Dear Sir, Madam, or otherwise gendered person who stole my car,

I am writing to inform you that you’ve really blundered here. I am willing to assume this was an honest accident, but I cannot understate the enormity of your error. I will have you know that I am a magnanimous, forgiving, and tenderhearted person, but absolutely did not deserve to have my car (a humble 2007 Volvo XC70) snatched away from me, especially with my neighbor’s brand new Prius on flagrant display right next door.

Are you familiar with the Italian neorealist drama The Bicycle Thief? Perhaps you needed a car in order to commute and support your family, and couldn’t afford one yourself. If that is the case, you have my deepest sympathies.

But have you considered: stealing is wrong? I’m sure if you had taken this into account, we could have avoided this debacle, but here we are. I’ll forgive you for this oversight (as is my nature) because you likely didn’t know any better. However, if you stole my car while cognizant of the immorality of theft, I must say that I’m deeply disappointed in you.

Perhaps your need for a vehicle was so great that you simply couldn’t resist the immoral urge to abscond with my car. I understand. But realize that you could have, instead, committed a more moral theft of somebody else’s car. Presumably, you believe that the happiness you gained from stealing my car outweighs the sorrow I feel from its absence, thereby raising the overall amount of joy present in the world; however, I am quite sorrowful. Consider that if you had stolen a different car (like my neighbor’s Prius, as an arbitrary example) and left mine unharmed, we could add my relief into the equation—which would produce a modest (but not insignificant!) increase in global happiness.

If you are a kind soul (like myself), I am confident you’ll reconsider your mistake and return my Volvo. If you are still in desperate need of transportation, I will reiterate, my neighbor’s spotless Prius is sitting, unloved, right next door.

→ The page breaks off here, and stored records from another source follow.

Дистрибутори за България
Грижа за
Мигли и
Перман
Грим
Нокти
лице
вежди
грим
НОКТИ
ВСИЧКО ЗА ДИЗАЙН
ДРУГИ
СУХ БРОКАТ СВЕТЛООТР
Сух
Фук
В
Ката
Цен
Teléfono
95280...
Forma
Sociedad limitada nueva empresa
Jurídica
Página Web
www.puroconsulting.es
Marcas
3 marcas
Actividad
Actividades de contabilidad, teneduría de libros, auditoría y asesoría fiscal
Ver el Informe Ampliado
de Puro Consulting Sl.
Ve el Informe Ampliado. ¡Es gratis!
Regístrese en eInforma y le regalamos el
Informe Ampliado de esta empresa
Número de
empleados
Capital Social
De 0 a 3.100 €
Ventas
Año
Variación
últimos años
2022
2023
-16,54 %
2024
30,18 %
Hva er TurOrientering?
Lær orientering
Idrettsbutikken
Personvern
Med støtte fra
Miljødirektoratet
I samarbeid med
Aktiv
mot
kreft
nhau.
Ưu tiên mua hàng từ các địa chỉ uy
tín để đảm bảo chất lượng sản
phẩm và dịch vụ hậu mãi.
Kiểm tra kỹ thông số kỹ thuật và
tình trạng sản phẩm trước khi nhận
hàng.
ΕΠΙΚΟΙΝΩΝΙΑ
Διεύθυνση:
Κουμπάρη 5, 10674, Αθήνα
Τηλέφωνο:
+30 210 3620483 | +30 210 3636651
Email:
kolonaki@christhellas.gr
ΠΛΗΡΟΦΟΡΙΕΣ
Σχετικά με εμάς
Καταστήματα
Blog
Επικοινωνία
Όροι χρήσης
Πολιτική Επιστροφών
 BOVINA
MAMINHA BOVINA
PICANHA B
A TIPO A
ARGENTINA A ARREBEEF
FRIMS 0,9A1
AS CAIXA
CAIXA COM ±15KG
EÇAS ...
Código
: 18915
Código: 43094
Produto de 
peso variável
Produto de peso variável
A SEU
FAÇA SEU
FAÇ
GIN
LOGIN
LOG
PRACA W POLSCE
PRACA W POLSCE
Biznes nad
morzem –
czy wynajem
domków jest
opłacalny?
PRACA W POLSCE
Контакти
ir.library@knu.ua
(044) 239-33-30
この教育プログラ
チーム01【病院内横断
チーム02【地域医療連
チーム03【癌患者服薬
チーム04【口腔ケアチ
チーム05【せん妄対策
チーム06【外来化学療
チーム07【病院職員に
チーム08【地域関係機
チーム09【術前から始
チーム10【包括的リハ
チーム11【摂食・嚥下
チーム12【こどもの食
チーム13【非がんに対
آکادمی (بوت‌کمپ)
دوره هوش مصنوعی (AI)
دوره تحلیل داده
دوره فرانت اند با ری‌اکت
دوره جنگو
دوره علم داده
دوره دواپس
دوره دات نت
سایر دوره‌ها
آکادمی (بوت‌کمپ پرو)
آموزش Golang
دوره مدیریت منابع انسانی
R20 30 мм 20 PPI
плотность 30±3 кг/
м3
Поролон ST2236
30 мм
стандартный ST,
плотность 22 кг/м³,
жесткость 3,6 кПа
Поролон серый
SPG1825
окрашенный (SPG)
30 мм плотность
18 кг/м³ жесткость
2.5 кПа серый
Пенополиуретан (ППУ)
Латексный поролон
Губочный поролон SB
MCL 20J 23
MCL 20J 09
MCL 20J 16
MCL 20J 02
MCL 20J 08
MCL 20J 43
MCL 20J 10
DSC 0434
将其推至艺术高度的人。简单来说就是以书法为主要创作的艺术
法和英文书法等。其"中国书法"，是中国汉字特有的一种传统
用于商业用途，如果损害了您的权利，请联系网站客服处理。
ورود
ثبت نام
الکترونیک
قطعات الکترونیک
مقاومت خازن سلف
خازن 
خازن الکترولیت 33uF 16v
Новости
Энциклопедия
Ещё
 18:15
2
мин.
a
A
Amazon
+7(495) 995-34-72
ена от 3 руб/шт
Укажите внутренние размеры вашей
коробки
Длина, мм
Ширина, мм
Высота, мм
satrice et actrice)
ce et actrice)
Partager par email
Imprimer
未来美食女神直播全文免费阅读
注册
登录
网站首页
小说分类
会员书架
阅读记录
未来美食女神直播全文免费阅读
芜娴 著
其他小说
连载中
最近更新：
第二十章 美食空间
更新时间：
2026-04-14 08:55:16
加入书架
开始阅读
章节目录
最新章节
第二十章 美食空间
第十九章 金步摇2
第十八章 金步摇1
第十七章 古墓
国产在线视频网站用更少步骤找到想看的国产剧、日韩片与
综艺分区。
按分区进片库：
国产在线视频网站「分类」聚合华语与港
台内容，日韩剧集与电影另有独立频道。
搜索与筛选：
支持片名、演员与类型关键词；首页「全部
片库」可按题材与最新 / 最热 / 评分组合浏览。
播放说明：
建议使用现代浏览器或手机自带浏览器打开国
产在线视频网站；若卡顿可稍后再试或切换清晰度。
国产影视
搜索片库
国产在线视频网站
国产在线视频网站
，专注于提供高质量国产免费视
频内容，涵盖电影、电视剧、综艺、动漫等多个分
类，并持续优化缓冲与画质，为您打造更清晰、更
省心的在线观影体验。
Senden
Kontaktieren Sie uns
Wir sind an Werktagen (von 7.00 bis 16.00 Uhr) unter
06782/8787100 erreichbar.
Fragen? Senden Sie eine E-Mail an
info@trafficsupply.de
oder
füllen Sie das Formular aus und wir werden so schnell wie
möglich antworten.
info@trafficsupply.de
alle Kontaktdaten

In fact, you may find that returning my Volvo and pilfering my neighbor’s Prius is the most moral option available to you. Allow me to explain my hypothesis. For one, my neighbor really didn’t need a new Prius. Sure, his previous car was showing its age, but that’s simply because he didn’t take better care of it—if I recall, it was an even newer model than my Volvo, which I took (and, if you’d be so kind, will continue to take) excellent care of. This proves that he simply isn’t fit to own his Prius; the overall value of a new car is wasted on him. He’d be far more suited to a used car, or even no car at all.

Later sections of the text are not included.